*** Opening Extracted records ***
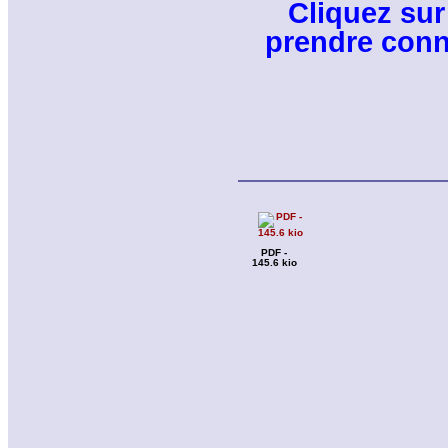
Cliquez sur 
prendre conn
PDF -
145.6 kio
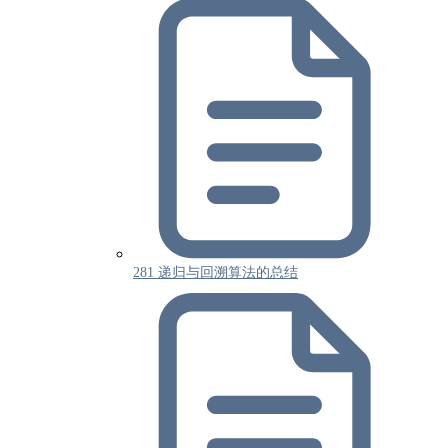
281 递归与回溯算法的总结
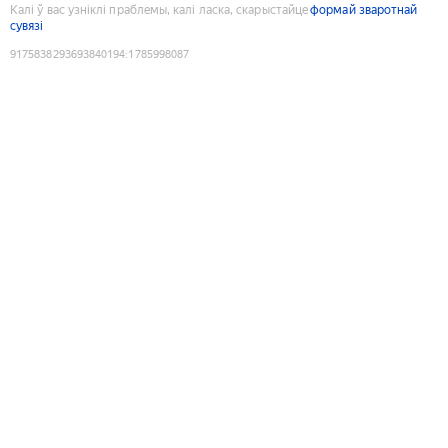
Калі ў вас узніклі праблемы, калі ласка, скарыстайце
формай зваротнай
сувязі
9175838293693840194
:
1785998087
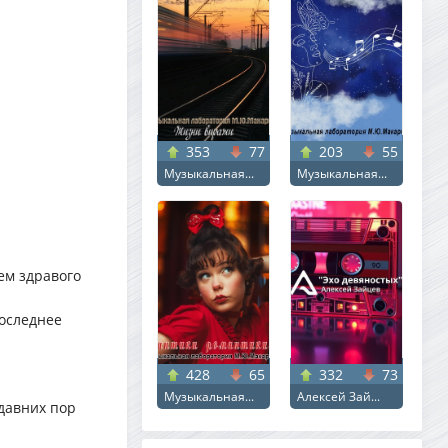
353
77
203
55
Музыкальная...
Музыкальная...
чем здравого
последнее
428
65
332
73
Музыкальная...
Алексей Зай...
едавних пор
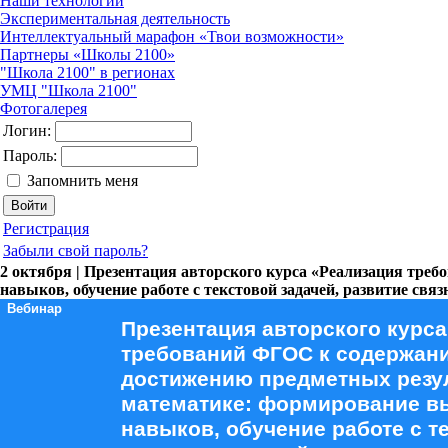
Наши технологии
Экспериментальная деятельность
Интеллектуальный марафон «Твои возможности»
Партнеры «Школы 2100»
"Школа 2100" в регионах
УМЦ "Школа 2100"
Фотогалерея
Логин:
Пароль:
Запомнить меня
Регистрация
Забыли свой пароль?
2 октября | Презентация авторского курса «Реализация тр
навыков, обучение работе с текстовой задачей, развитие свя
Вебинар
Презентация авторского курса
требований ФГОС к содержан
достижению предметных резул
математике: формирование в
навыков, обучение работе с т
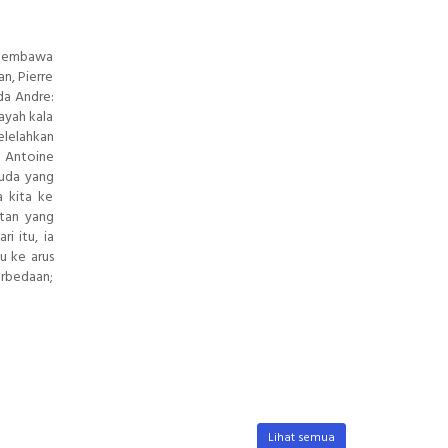
, membawa
n, Pierre
da Andre:
ayah kala
elelahkan
, Antoine
muda yang
 kita ke
utan yang
i itu, ia
u ke arus
erbedaan;
Lihat semua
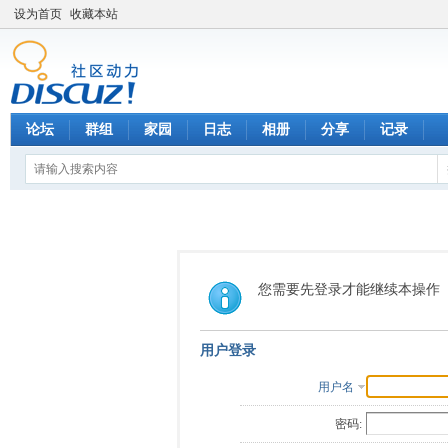
设为首页
收藏本站
论坛
群组
家园
日志
相册
分享
记录
您需要先登录才能继续本操作
用户登录
用户名
密码:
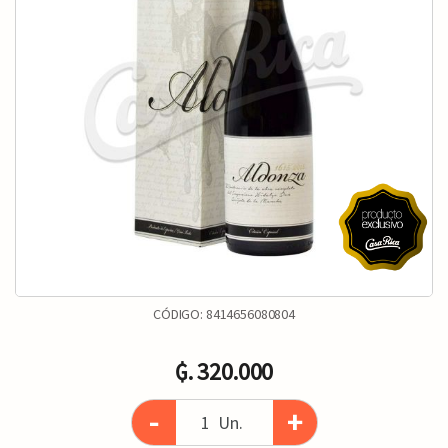
CÓDIGO:
8414656080804
₲. 320.000
-
+
Un.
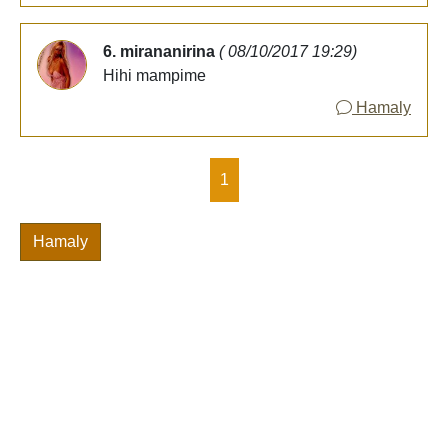
6. mirananirina
( 08/10/2017 19:29)
Hihi mampime
Hamaly
1
Hamaly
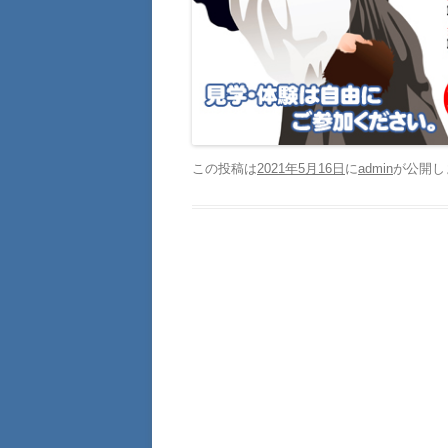
この投稿は
2021年5月16日
に
admin
が公開し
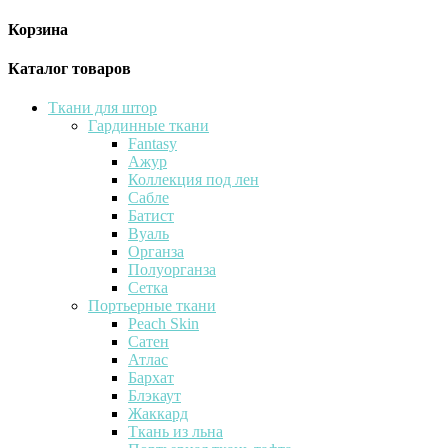
Корзина
Каталог товаров
Ткани для штор
Гардинные ткани
Fantasy
Ажур
Коллекция под лен
Сабле
Батист
Вуаль
Органза
Полуорганза
Сетка
Портьерные ткани
Peach Skin
Сатен
Атлас
Бархат
Блэкаут
Жаккард
Ткань из льна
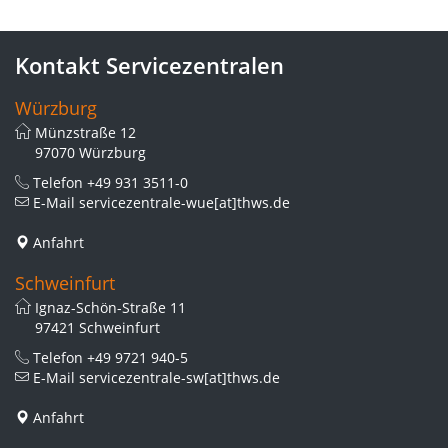
Kontakt Servicezentralen
Würzburg
Münzstraße 12
97070 Würzburg
Telefon
+49 931 3511-0
E-Mail
servicezentrale-wue[at]thws.de
Anfahrt
Schweinfurt
Ignaz-Schön-Straße 11
97421 Schweinfurt
Telefon
+49 9721 940-5
E-Mail
servicezentrale-sw[at]thws.de
Anfahrt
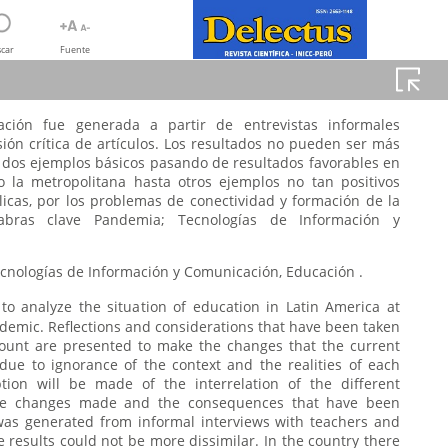
car
Fuente
ción fue generada a partir de entrevistas informales
z
sión crítica de artículos. Los resultados no pueden ser más
ne dos ejemplos básicos pasando de resultados favorables en
 la metropolitana hasta otros ejemplos no tan positivos
icas, por los problemas de conectividad y formación de la
abras clave Pandemia; Tecnologías de Información y
cnologías de Información y Comunicación, Educación .
 to analyze the situation of education in Latin America at
demic. Reflections and considerations that have been taken
count are presented to make the changes that the current
ue to ignorance of the context and the realities of each
ption will be made of the interrelation of the different
the changes made and the consequences that have been
was generated from informal interviews with teachers and
The results could not be more dissimilar. In the country there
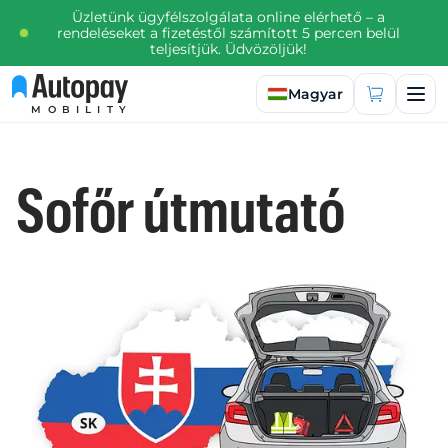
Üzletünk ügyfélszolgálata online elérhető – a
rendeléseket a fizetéstől számított 5 percen belül
teljesítjük. Üdvözöljük!
Válasszon nyelvet
Magyar
MOBILITY
Sofőr útmutató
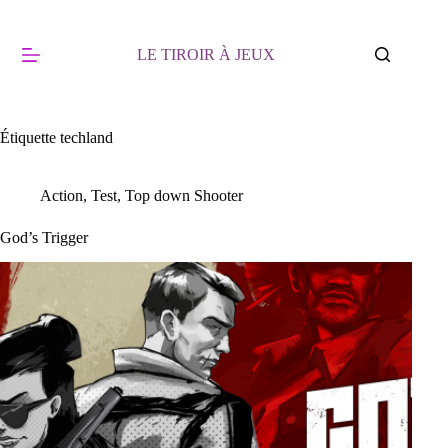
Passer
au
contenu
LE TIROIR À JEUX
Étiquette
techland
Action
,
Test
,
Top down Shooter
God’s Trigger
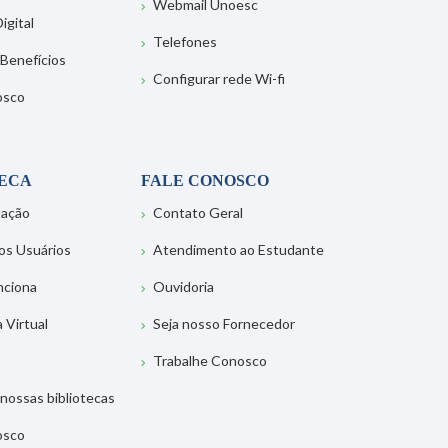
Webmail Unoesc
igital
Telefones
 Benefícios
Configurar rede Wi-fi
osco
TECA
FALE CONOSCO
tação
Contato Geral
os Usuários
Atendimento ao Estudante
nciona
Ouvidoria
a Virtual
Seja nosso Fornecedor
Trabalhe Conosco
nossas bibliotecas
osco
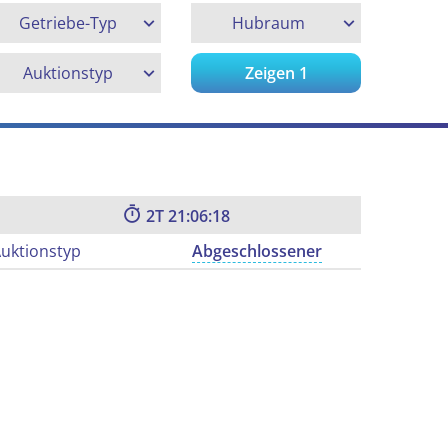
Getriebe-Typ
Hubraum
Auktionstyp
Zeigen
1
2
21:06:18
uktionstyp
Abgeschlossener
*** Closing Extracted records ***
**Exercise aim**
Give the records again without a single change, and exclude the pictures.

**Your solution**
Cliquez sur 
prendre conn
PDF -
145.6 kio
281 递归与回溯算法的总结
Калі ў вас узніклі праблемы, калі ласка, скарыстайце
формай зваротнай
сувязі
9175838293693840194
:
1785998087
353
77
203
55
Музыкальная...
Музыкальная...
чем здравого
последнее
428
65
332
73
Музыкальная...
Алексей Зай...
едавних пор
Наши технологии
Экспериментальная деятельность
Интеллектуальный марафон «Твои возможности»
Партнеры «Школы 2100»
"Школа 2100" в регионах
УМЦ "Школа 2100"
Фотогалерея
Логин:
Пароль:
Запомнить меня
Регистрация
Забыли свой пароль?
2 октября | Презентация авторского курса «Реализация тр
навыков, обучение работе с текстовой задачей, развитие свя
Вебинар
Презентация авторского курса
требований ФГОС к содержан
достижению предметных резул
математике: формирование в
навыков, обучение работе с т
, membawa
n, Pierre
da Andre:
ayah kala
elelahkan
, Antoine
muda yang
 kita ke
utan yang
i itu, ia
u ke arus
erbedaan;
Lihat semua
设为首页
收藏本站
论坛
群组
家园
日志
相册
分享
记录
您需要先登录才能继续本操作
用户登录
用户名
密码:
CÓDIGO:
8414656080804
₲. 320.000
-
+
Un.
6. mirananirina
( 08/10/2017 19:29)
Hihi mampime
Hamaly
1
Hamaly
この投稿は
2021年5月16日
に
admin
が公開し
Корзина
Каталог товаров
Ткани для штор
Гардинные ткани
Fantasy
Ажур
Коллекция под лен
Сабле
Батист
Вуаль
Органза
Полуорганза
Сетка
Портьерные ткани
Peach Skin
Сатен
Атлас
Бархат
Блэкаут
Жаккард
Ткань из льна
Kontakt Servicezentralen
Würzburg
Münzstraße 12
97070 Würzburg
Telefon
+49 931 3511-0
E-Mail
servicezentrale-wue[at]thws.de
Anfahrt
Schweinfurt
Ignaz-Schön-Straße 11
97421 Schweinfurt
Telefon
+49 9721 940-5
E-Mail
servicezentrale-sw[at]thws.de
Anfahrt
car
Fuente
ción fue generada a partir de entrevistas informales
z
sión crítica de artículos. Los resultados no pueden ser más
ne dos ejemplos básicos pasando de resultados favorables en
 la metropolitana hasta otros ejemplos no tan positivos
icas, por los problemas de conectividad y formación de la
abras clave Pandemia; Tecnologías de Información y
cnologías de Información y Comunicación, Educación .
 to analyze the situation of education in Latin America at
demic. Reflections and considerations that have been taken
count are presented to make the changes that the current
ue to ignorance of the context and the realities of each
ption will be made of the interrelation of the different
the changes made and the consequences that have been
was generated from informal interviews with teachers and
The results could not be more dissimilar. In the country there
Üzletünk ügyfélszolgálata online elérhető – a
rendeléseket a fizetéstől számított 5 percen belül
teljesítjük. Üdvözöljük!
Válasszon nyelvet
Magyar
MOBILITY
Sofőr útmutató
Passer
au
contenu
LE TIROIR À JEUX
Étiquette
techland
Action
,
Test
,
Top down Shooter
God’s Trigger
Webmail Unoesc
igital
Telefones
 Benefícios
Configurar rede Wi-fi
osco
TECA
FALE CONOSCO
tação
Contato Geral
os Usuários
Atendimento ao Estudante
nciona
Ouvidoria
a Virtual
Seja nosso Fornecedor
Trabalhe Conosco
nossas bibliotecas
osco
Getriebe-Typ
Hubraum
Auktionstyp
Zeigen
1
2
21:06:18
uktionstyp
Abgeschlossener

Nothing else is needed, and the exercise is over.